What phytoplankton physiology has to do with global climate

Phytoplankton, tiny photosynthetic organisms in the ocean, play a crucial role in the global carbon cycle and influence Earth’s climate. A new study reveals how variations in the physiology of phytoplankton, particularly regarding nutrient uptake, can impact the chemical composition of the ocean and even the atmosphere. This suggests that changes in marine phytoplankton physiology can affect global climate.

Phytoplankton in the ocean are central to the global carbon cycle as they perform photosynthesis, capturing and transporting carbon (C) to the deep ocean. The growth of phytoplankton relies not only on carbon but also on nitrogen (N) and phosphorus (P), which are crucial for their cellular functioning.

Phytoplankton stoichiometry defines the relative proportions of different elements such as C, N, and P in these organisms.
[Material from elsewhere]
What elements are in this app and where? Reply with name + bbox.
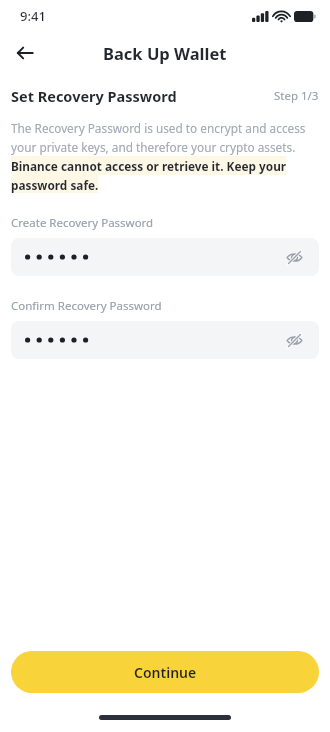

Key connections exist between phytoplankton stoichiometry and climate through interdependencies between the oceanic carbon pump, nutrient cycling, food web dynamics, and responses to climate-related factors like atmospheric carbon dioxide (CO₂) concentration and temperature.

In the 1930s, the American oceanographer Alfred C. Redfield made an important discovery: he found that the concentrations of the elements C, N, and P in the marine phytoplankton roughly follow a fixed ratio of approximately 106:16:1—the ratio now named after him, the Redfield ratio.
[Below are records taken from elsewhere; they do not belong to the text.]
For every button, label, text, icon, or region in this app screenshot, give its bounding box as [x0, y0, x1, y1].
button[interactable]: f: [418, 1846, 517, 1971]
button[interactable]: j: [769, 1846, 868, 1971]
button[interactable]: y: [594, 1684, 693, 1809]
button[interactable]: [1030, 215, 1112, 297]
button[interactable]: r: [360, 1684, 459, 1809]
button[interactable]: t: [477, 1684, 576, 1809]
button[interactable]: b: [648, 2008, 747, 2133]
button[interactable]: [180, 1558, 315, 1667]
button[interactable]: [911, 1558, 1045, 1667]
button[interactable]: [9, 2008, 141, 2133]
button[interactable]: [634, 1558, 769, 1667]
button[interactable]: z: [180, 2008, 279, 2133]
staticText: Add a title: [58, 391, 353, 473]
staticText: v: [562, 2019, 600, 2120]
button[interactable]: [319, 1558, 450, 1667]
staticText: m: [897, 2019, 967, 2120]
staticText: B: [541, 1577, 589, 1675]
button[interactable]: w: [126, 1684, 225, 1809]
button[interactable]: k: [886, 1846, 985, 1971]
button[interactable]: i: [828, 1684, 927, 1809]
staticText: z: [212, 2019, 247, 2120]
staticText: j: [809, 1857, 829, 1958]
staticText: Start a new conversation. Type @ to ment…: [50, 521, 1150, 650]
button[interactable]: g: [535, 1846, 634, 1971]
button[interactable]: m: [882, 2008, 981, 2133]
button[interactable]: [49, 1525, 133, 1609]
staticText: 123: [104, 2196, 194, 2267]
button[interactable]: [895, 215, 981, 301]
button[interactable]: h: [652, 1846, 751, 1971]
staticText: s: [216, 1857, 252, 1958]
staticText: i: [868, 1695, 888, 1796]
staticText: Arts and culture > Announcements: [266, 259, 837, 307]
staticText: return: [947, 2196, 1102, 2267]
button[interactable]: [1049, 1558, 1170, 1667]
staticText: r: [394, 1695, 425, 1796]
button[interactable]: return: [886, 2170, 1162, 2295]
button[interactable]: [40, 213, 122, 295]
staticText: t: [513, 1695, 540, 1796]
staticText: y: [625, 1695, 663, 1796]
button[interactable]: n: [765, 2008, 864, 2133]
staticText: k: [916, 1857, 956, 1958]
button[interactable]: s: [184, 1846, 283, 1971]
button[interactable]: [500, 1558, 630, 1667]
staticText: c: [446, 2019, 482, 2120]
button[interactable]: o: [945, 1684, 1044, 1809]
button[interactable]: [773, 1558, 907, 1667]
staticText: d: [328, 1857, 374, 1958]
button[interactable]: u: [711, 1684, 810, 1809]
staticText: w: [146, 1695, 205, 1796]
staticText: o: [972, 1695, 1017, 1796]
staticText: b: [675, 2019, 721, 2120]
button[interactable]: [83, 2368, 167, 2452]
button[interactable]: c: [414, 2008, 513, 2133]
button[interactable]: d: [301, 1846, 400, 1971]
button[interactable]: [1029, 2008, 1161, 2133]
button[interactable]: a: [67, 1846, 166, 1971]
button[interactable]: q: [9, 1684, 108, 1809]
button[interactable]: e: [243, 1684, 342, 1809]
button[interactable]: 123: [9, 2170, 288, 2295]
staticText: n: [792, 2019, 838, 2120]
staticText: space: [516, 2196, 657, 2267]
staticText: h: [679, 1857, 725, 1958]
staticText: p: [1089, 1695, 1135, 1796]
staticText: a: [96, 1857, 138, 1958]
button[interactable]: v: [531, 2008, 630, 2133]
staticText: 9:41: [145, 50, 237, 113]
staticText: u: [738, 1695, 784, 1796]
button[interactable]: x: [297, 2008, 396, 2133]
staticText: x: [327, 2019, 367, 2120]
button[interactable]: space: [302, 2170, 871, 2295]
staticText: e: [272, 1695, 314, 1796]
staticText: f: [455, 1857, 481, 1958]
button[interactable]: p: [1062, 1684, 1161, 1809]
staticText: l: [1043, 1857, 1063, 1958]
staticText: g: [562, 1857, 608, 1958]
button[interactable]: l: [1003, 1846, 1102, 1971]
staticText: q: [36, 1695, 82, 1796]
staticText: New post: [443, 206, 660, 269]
Surprisingly, Redfield’s research also revealed that in the seawater samples he collected, the concentration of nitrate, a primary nitrogen nutrient source, was, on average, 16 times higher than the concentration of phosphate, a primary phosphorus nutrient source. The nitrogen-to-phosphorus (N:P) ratios in both phytoplankton and seawater are remarkably similar, indicating a strong connection between the particulate (phytoplankton) and dissolved (seawater) nutrient pools.

The question of whether the N:P ratio of the dissolved pool controls the ratio in particulate material, or vice versa, has long puzzled the marine science community. “It’s a chicken-and-egg question,” says Dr. Chia-Te Chien, a researcher in the Biogeochemical Modeling Research Unit at the GEOMAR Helmholtz Center for Ocean Research in Kiel, who is investigating the role of variable stoichiometry of phytoplankton in the marine biogeochemistry.
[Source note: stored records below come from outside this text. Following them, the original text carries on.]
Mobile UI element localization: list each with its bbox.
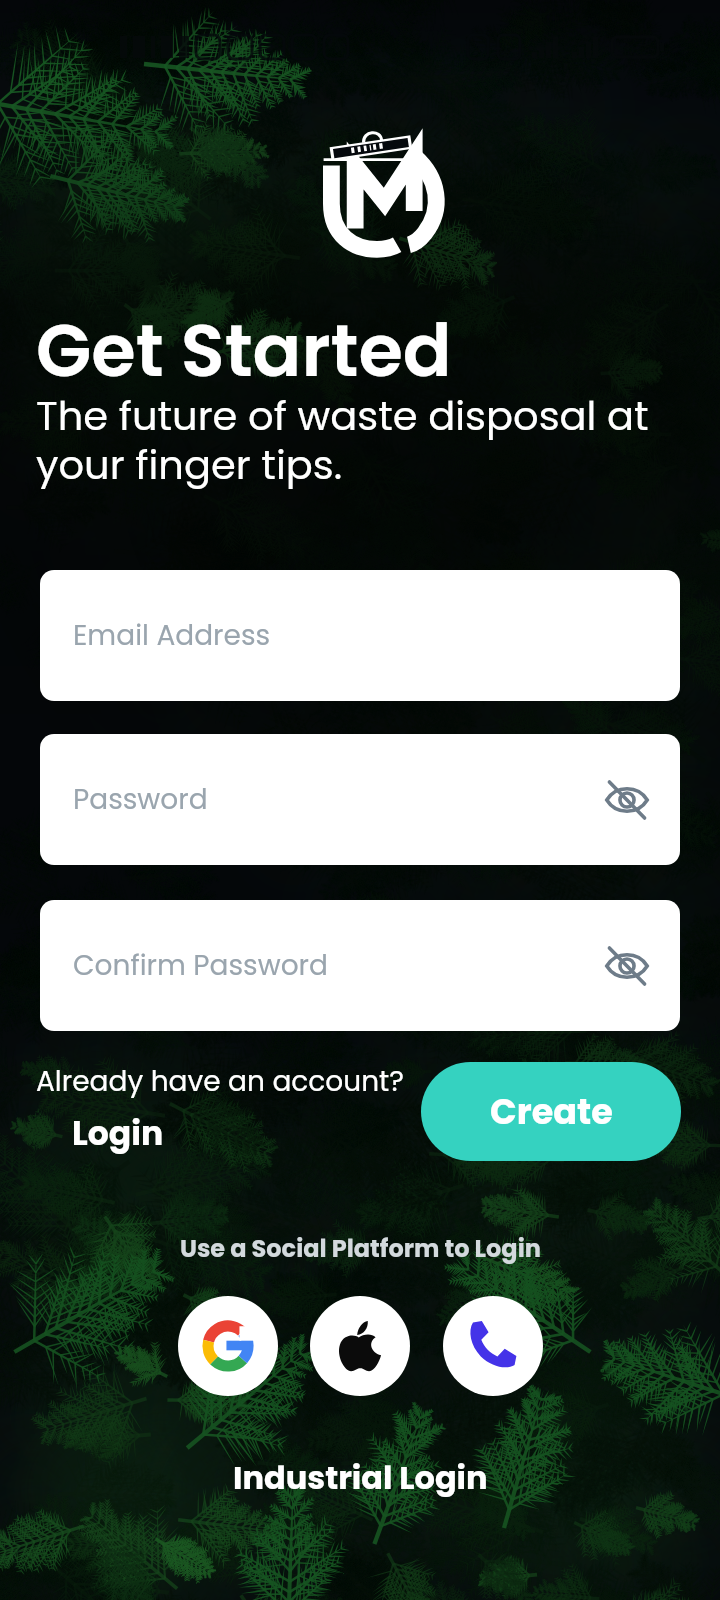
button[interactable]: Industrial Login	[233, 1455, 488, 1500]
button[interactable]: Email Address	[40, 570, 680, 701]
button[interactable]: Password	[40, 734, 680, 865]
button[interactable]: Sign in with Apple	[310, 1296, 410, 1396]
staticText: Password	[73, 780, 208, 819]
staticText: Already have an account?	[36, 1062, 404, 1101]
staticText: Use a Social Platform to Login	[180, 1232, 541, 1266]
staticText: Industrial Login	[233, 1455, 488, 1500]
button[interactable]: Sign in with Google	[178, 1296, 278, 1396]
staticText: Email Address	[73, 616, 271, 655]
staticText: The future of waste disposal at your fin…	[36, 388, 649, 493]
button[interactable]: Sign in with phone number	[443, 1296, 543, 1396]
staticText: Create	[490, 1087, 613, 1136]
staticText: Get Started	[36, 300, 452, 401]
button[interactable]: Create	[421, 1062, 681, 1161]
button[interactable]: Toggle password visibility	[602, 775, 652, 825]
button[interactable]: Login	[72, 1110, 164, 1156]
button[interactable]: Toggle password visibility	[602, 941, 652, 991]
staticText: Login	[72, 1110, 164, 1156]
button[interactable]: Confirm Password	[40, 900, 680, 1031]
staticText: Confirm Password	[73, 946, 328, 985]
Together with his colleagues, he has now carried out a modeling study that examines the relationship between the ratios of nitrogen and phosphorus in dissolved inorganic and particulate organic matter in seawater. The study, now published in the journal Science Advances, emphasizes the importance of variable C:N:P ratios of phytoplankton for regulating dissolved oceanic nutrient ratios on a global scale and highlights marine oxygen levels as a critical regulator in the Earth system.

To investigate these relationships, the authors used a computer model of algal physiology coupled to an Earth system model, wherein phytoplankton dynamically optimize their C:N:P ratios in response to varying environmental conditions. In the computer model, they could alter the characteristics of phytoplankton and observe how this changed the nitrogen and phosphorus ratios in the water.

They carried out an ensemble of 400 simulations, which differ in the minimal nitrogen and phosphorus contents required by algae to stay alive. The model results reveal intricate feedback mechanisms involving changes in the nitrogen and phosphorus content of phytoplankton, oceanic oxygen levels, N₂ fixation by nitrogen-fixing phytoplankton, and denitrification.

These model results challenge the commonly hypothesized strong link between phytoplankton and seawater nutrient ratios. Rather than attempting to uncover the reasons behind the resemblance in the currently observed ratios between phytoplankton and seawater, the results highlight that these ratios are not inherently similar. In other words, the similarity, as it is observed these days, is a specific state, and this state may be subject to change, at least on a time scale that is not covered by the many decades of ocean in situ observations.

Additionally, the analysis highlights the potentially substantial influence of phytoplankton subsistence nitrogen and phosphorus quotas on atmospheric CO₂ levels on geological time scales. Traditionally, stoichiometric variations of the phytoplankton and within the marine ecosystem were considered to have a relatively minor impact on marine biogeochemistry and, consequently, atmospheric CO₂ levels. This view could now be questioned, because this study points to the potential importance of a physiological detail for climate conditions on our planet.

The authors explain the significance of the findings, “Our results demonstrate that the concentration of atmospheric CO₂ as well as the ocean and air temperature are remarkably sensitive to variations in elemental stoichiometry induced by changes in phytoplankton physiology.” Understanding these connections could help scientists make more accurate predictions about how our planet’s ecosystems and climate will evolve in the future.